Posted Sept. 20, 2002

By Zoli Simon

Have war and peace been turned into politically partisan issues to be decided on party-line votes? Are American troops to be put in harm's way or kept at home, based upon the political advantage of one party or the other? These questions are being asked by many, including some of America's lawmakers, as the issue of war with Iraq moves to Capitol Hill.

War with Iraq was decided once before on a close, party-line vote. The authorization in 1991 became a partisan issue and was passed in the Senate by the narrow margin of 52-47, with Democrats declaring that the effort to free Kuwait would bog down the U.S. in a quagmire, as in Vietnam. Tens of thousands of casualties were predicted, with Democratic senators voting at the direction of their partisan leadership against military action to stop Saddam Hussein from capturing the entire Persian Gulf region. These included Democrats Joe Biden (Delaware), Tom Harkin (Iowa), John Kerry (Massachusetts), Carl Levin (Michigan), Paul Wellstone (Minnesota) and Jay Rockefeller (West Virginia).

The Democratic House and Senate leaders, Dick Gephardt (Missouri) and Tom Daschle (South Dakota), were completely open in 1991 about making the war a partisan issue. Now, again, both have been doing everything possible to seek a partisan advantage, demanding that President George W. Bush seek congressional authorization for a pre-emptive attack on Saddam Hussein.

Though the president calmly agreed, as did his father in 1991, the politics of this are interesting. Neither Daschle nor Gephardt demanded congressional authorization when fellow Democrat Bill Clinton was president and took unilateral pre-emptive action against the Osama bin Laden network in August 1998 without so much as a word to Congress.

In his Aug. 20, 1998, speech to the nation after ordering cruise-missile strikes on Sudan and Afghanistan, Clinton emphasized the crucial importance of pre-emption, a dirty word lately among Democratic politicians in Washington.
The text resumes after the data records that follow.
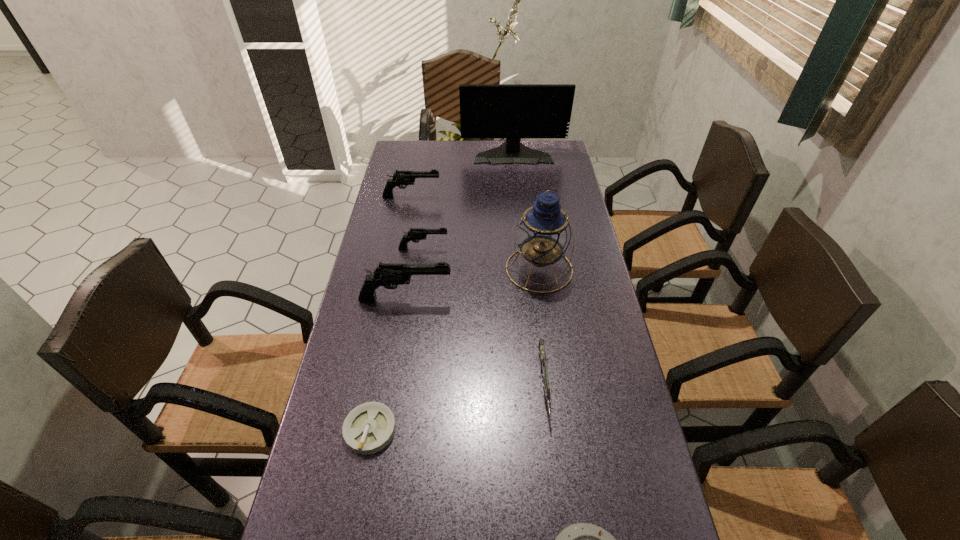 I want to click on ashtray positioned at the left edge, so click(368, 428).

The height and width of the screenshot is (540, 960). Identify the location of monitor that is at the right edge. (513, 111).

Identify the location of lantern positioned at the right edge. (543, 234).

The height and width of the screenshot is (540, 960). I want to click on object at the far right corner, so click(513, 111).

Find the location of a particular element. This screenshot has width=960, height=540. vacant space at the far edge of the desktop is located at coordinates 463,161.

The image size is (960, 540). I want to click on vacant space at the left edge of the desktop, so click(402, 202).

Locate an element on the screen. The height and width of the screenshot is (540, 960). vacant area at the right edge is located at coordinates (572, 201).

The image size is (960, 540). In order to click on vacant space at the far left corner of the desktop in this screenshot , I will do `click(405, 153)`.

The image size is (960, 540). In order to click on vacant space that's between the grey gun and the third tallest object in this screenshot , I will do `click(475, 342)`.

The height and width of the screenshot is (540, 960). What are the coordinates of `blank region between the second farthest black gun and the rightmost gun` in the screenshot? It's located at (484, 318). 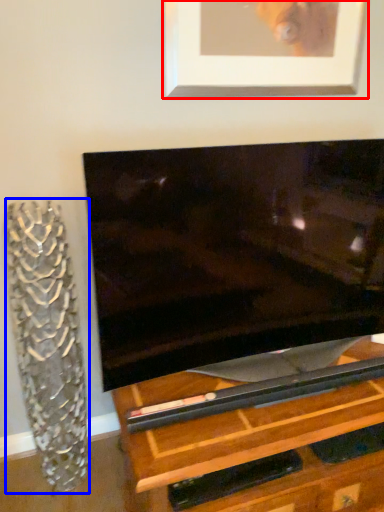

Clinton said: "The risks from inaction to America and the world would be far greater than action. For that would embolden our enemies, leaving their ability and their willingness to strike us intact. In this case, we knew before our attack that these groups already had planned further actions against us and others."

Shortly after the congressionally unauthorized pre-emptive attacks, Gephardt commended the president "for acting to protect American lives and interests." Then-minority leader Daschle said the strikes "send a clear message that we will not tolerate terrorist attacks against our interests or our people anywhere in the world."

Not all agreed, however. Shortly after the cruise-missile strikes, which many suspected were part of a Clinton "wag-the-dog" operation in the middle of the Monica Lewinsky scandal, Arnold Beichman, a research fellow at the Hoover Institution, wrote: "The bombing of Afghanistan and Sudan as punishment of those behind the East African terrorist bombers is a faltering first step in what we can all hope is America's too long-delayed counteroffensive. It is a faltering first step because bombing a couple of installations in these two countries is like arresting the fence and ignoring the safe-crackers."

In his speech to the nation on August 20, Clinton had declared a war on terrorism which, as he claimed, "did not begin with the bombing of our embassies in Africa, nor will it end with today's strike." He said this war "will require strength, courage and endurance. We will not yield to this threat. We will meet it no matter how long it may take. This will be a long, ongoing struggle between freedom and fanaticism, between the rule of law and terrorism."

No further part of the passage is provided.